FIORETTO 32

CHAPITRE 32

 

COMMENT FRÈRE MASSÉE OBTINT DU CHRIST LA VERTU DE LA SAINTE HUMILITÉ [1].

Les premiers compagnons de saint François s’ingéniaient de tout leur effort à être pauvres des choses terrestres et riches des vertus par lesquelles on parvient aux véritables richesses, célestes et éternelles.

Il advint un jour que, comme ils étaient réunis ensemble pour s’entretenir de Dieu, l’un d’eux cita cet exemple : « Il fut un homme qui était grand ami de Dieu et qui avait de grandes grâces pour la vie active et pour la vie contemplative, et qui joignait à cela une humilité si exces­sive et si profonde qu’il se jugeait un très grand pécheur et cette humilité le sanctifiait et le confirmait en grâce et le faisait croître sans cesse en vertus et dons de Dieu, et ne le laissait jamais tomber dans le péché. » Frère Massée enten­dant d’aussi merveilleuses choses de l’humilité, et connaissant qu’elle était un trésor de vie éternelle, com­mença à être si embrasé de l’amour et du désir de cette vertu de l’humilité, que, levant en grande ferveur le visage vers le ciel, il fit vœu et propos très ferme de ne jamais se réjouir en ce monde jusqu’à ce qu’il sentît parfaitement ladite vertu dans son âme. Et depuis lors il demeurait pres­que constamment enfermé dans sa cellule, se macérant par de jeûnes et des veilles, par des prières et de très grands gémissements devant Dieu, pour obtenir de lui cette vertu, sans laquelle il se jugeait digne de l’enfer, et dont cet ami de Dieu, dont il avait entendu parler, était si bien doué.

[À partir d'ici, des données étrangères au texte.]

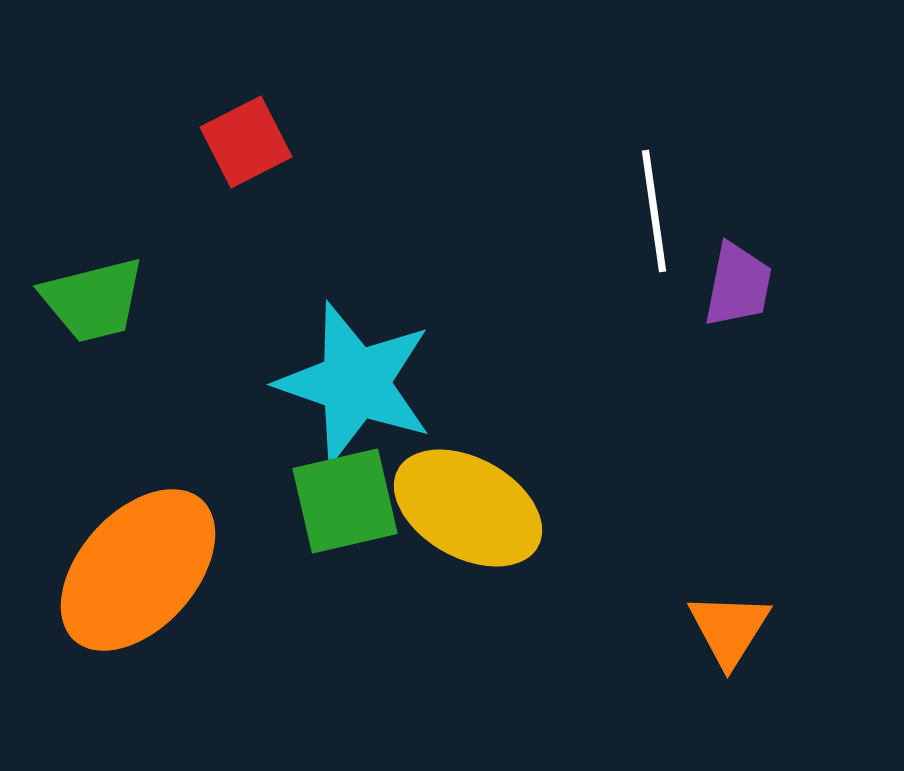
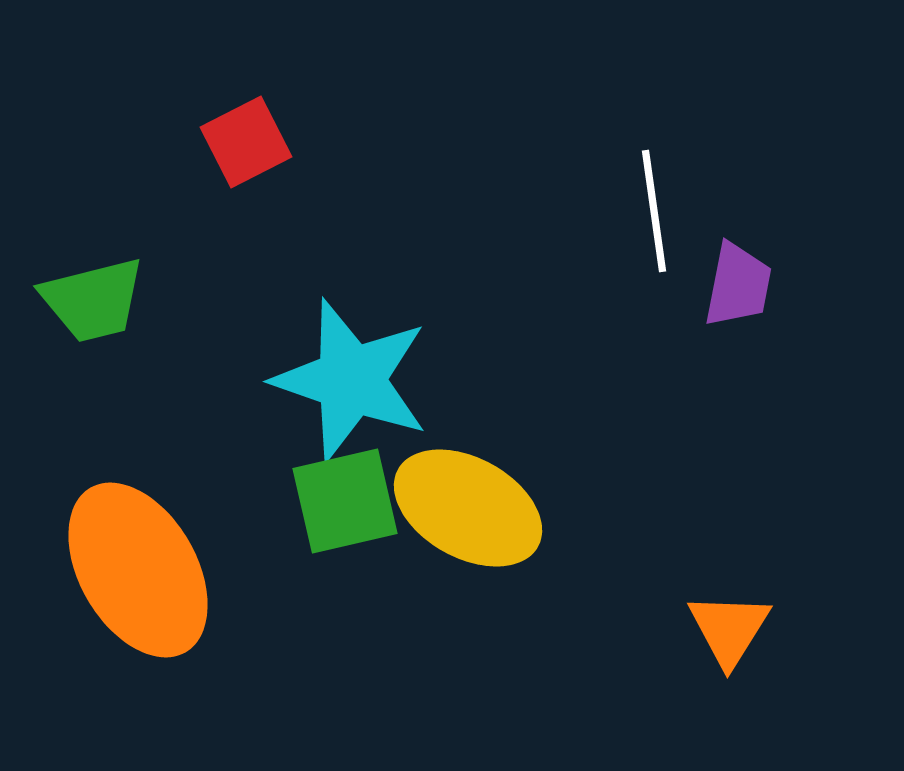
cyan star: moved 4 px left, 3 px up
orange ellipse: rotated 72 degrees counterclockwise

Frère Massée demeura de longs jours en ce désir, et il advint qu’un jour il entra dans le bois et, en ferveur d’esprit, il y allait çà et là, jetant larmes, soupirs et paroles, et demandant à Dieu avec un fervent désir cette vertu divine. Et parce que Dieu exauce volontiers les prières des humbles au cœur contrit, comme frère Massée était ainsi, une voix vint du ciel qui l’appela deux fois : « Frère Mas­sée ! Frère Massée ! » Et lui, connaissant en esprit que cette voix était celle du Christ, répondit ainsi : « Mon Seigneur ! Mon Seigneur ! » Et le Christ lui dit : « Que donnerais-tu pour avoir cette grâce que tu demandes ? » Frère Massée répond : « Seigneur, je donnerais les yeux de ma tête. » Et le Christ « Et moi je veux que tu aies cette grâce et que tu conserves tes yeux. » Et cela dit, la voix s’éteignit ; et frère Massée resta plein d’une telle grâce de la vertu désirée de l’humilité et d’une telle lumière de Dieu, que depuis lors il était toujours en jubilation ; et souvent quand il priait il poussait un cri de joie toujours le même comme un son étouffé à la manière des colombes : « Ou ! ou ! ou ! », et le visage joyeux, le cœur plein d’allégresse, il demeurait ainsi en contemplation. Et avec cela, il était devenu très humble, et il se jugeait le dernier de tous les hommes du monde.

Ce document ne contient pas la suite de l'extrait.